Home | Site Map | Online Bookstore | Welsh Faerie Witchcraft | How Do I Meet Witches or Find a Coven? Thirteen Treasures Study CourseWelsh Resources | Celtic Resources | Shaman Resources | Tantra Resources Herbal Resources | Articles, Notes, & Writings | Free Spritual Counseling & Healing | Search Engines 

Sword of Dyrnwyn On-Line Magazine


Volume 26, Issue No. 3 starBeltane, or May Day, Issue starMay 1, 2007


Peacock knot

History and Meaning of Beltane

Peacock knot

(Beltane – May Day)

Kipling:       Oh,do not tell the Priest of our plight,

                   Or he would call it a sin;

                   But we have been out in the woods all night,

                   A-conjuring Summer in!


Beltane officially begins at moonrise on May Day Eve (April 30), and marks the beginning of the second half of the ancient Celtic year. It is the beginning of the Mother's rule, and is one of the two most important Sabbats of the year. This is the compliment of Samhain, or All Hallow's Eve, the other time in the year that the veil between the Earth and the Otherworld is thinnest. At Samhain the Otherworld visits us, at Beltane we can visit the Otherworld.

All fires were extinguished on the eve of Beltane. This is one of the fire festival at which Balefires would be started across the country with a new fire that had been started by the Druid. All hearths would be rekindled with the fresh flame at sunrise. Actually the preparation for Beltane would start a few days before it, with the gathering of the nine sacred woods used for the kindling of the fire. At dawn the Bel-fire or Need-fire would be started and then torches fit from it to be carried home to relight the hearth fires. According to Robert Graves, the Beltane need-fire was kindled by drilling an oak plank with specific incantations and the fire had special properties. Irish traditions call for the first Beltane fire to be lit by the High King, then all the others were lit. A "little voice" tells me that the fires were lit by the Head Arch Druid and the other "fifths" or kingdoms were lit in an East, West, South, and North direction, by their Arch Druids or Lords of the area to form a circle of protection around the Island.

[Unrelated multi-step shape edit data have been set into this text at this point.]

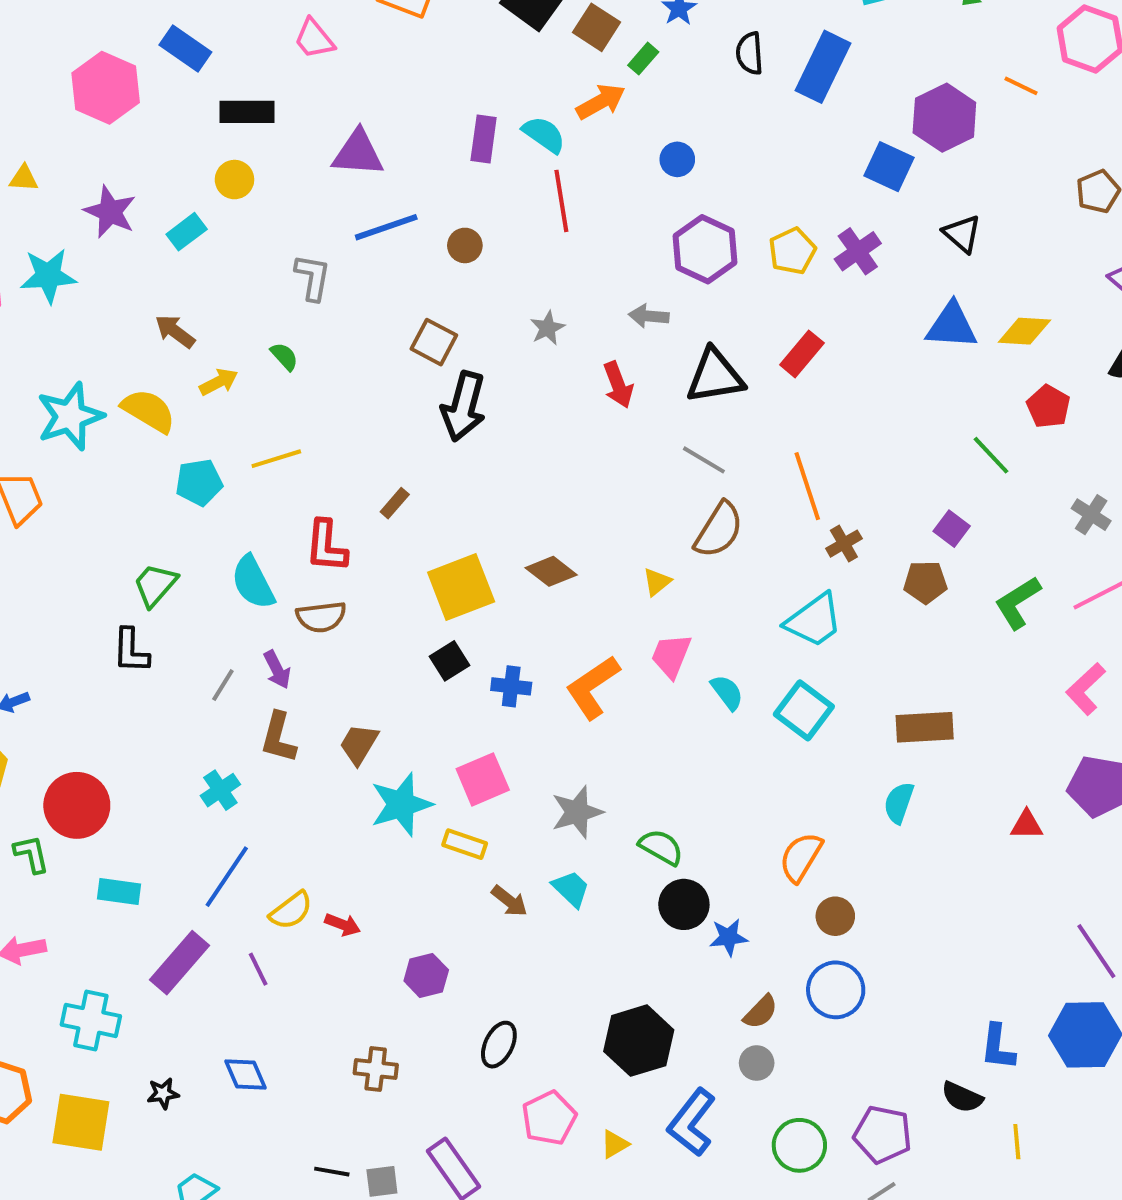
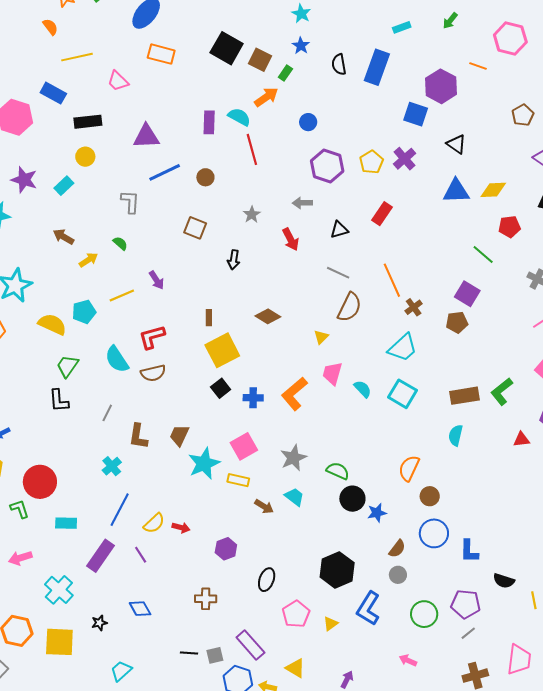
black triangle: (715, 376) -> (339, 230), size x0.6
black arrow: (464, 406) -> (234, 260), moved, size x0.6
red pentagon: (1048, 406) -> (509, 227), turned -30
yellow semicircle: (149, 411) -> (52, 324), moved
brown rectangle: (395, 503) -> (209, 318), moved, turned -35
purple square: (952, 529) -> (467, 294), size x1.4
red L-shape: (326, 546) -> (152, 337), turned 76
brown diamond: (551, 571) -> (268, 316), moved
green L-shape: (1018, 603) -> (502, 391), moved
purple arrow: (277, 670) -> (157, 280), moved
cyan cross: (91, 1020) -> (59, 590), turned 36
blue L-shape: (998, 1047) -> (469, 551), moved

It is celebrated as an early agricultural festival accompanying the first turning of the herds out to wild pasture. The rituals were held to promote fertility. The cattle were driven between the Belfires to protect them from ills and to ensure fertility. Contact with the fire was interpreted as symbolic contact with the sun. People also jumped the fire for fertility and prosperity.

It was a time of fun and games. The time of planting is finished and a time of waiting begins. The Beltane Games were a time to test the young warriors against each other in friendly matches, archery contests, feasting, dancing, story telling and a chance for people to get together.

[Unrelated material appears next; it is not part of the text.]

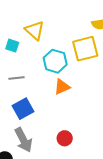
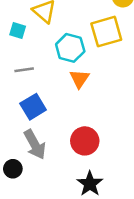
orange triangle: (62, 87) -> (80, 79), turned -30
red circle: (65, 138) -> (85, 141), size x1.5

It is also considered as the coming together of the God and Goddess in fertile union to add new life to the crops and hasten their growth. "Beltane" means "~Fire of Bel", the Sun God who's accession feast we now celebrate. Bel or Belinos, being associated with the Apollo and Baal. As a side note; Bel, Belinos, Balor or Belenus are traced back to Baal, they all mean Lord. They are more of a Fire God than a solar god. Also the Irish and Scottish word for the sun is "grian", another is "Mor", they are both feminine. So the Irish and Scots both thought of the Sun as female, a giver of life.

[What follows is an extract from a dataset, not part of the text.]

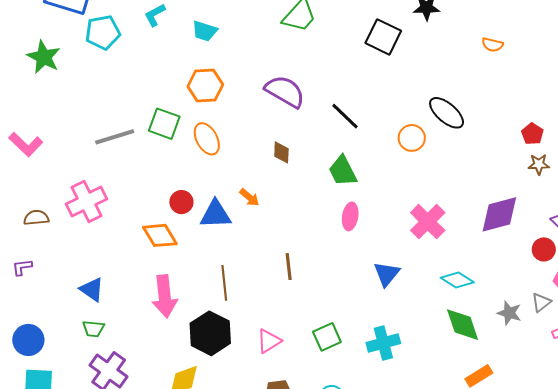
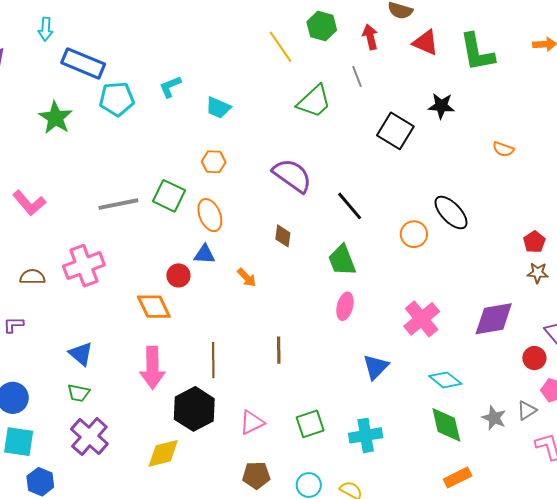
orange hexagon: (205, 86) -> (214, 162), size x0.7
blue triangle: (216, 214) -> (205, 254), moved, size x0.7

As summer begins, weather becomes warmer, and the plant world blossoms, an exuberant mood prevails. It is a time of unabashed sexuality and passion. Young people spend the entire night in the woods "a-maying", and dance around the phallic Maypole the next morning. Older married couples may remove their wedding rings (and the restrictions they imply) for this one night. May morning is a magical time for "wild" water (dew, flowing streams, and springs) which is collected and used to bathe in for beauty, or to drink for health.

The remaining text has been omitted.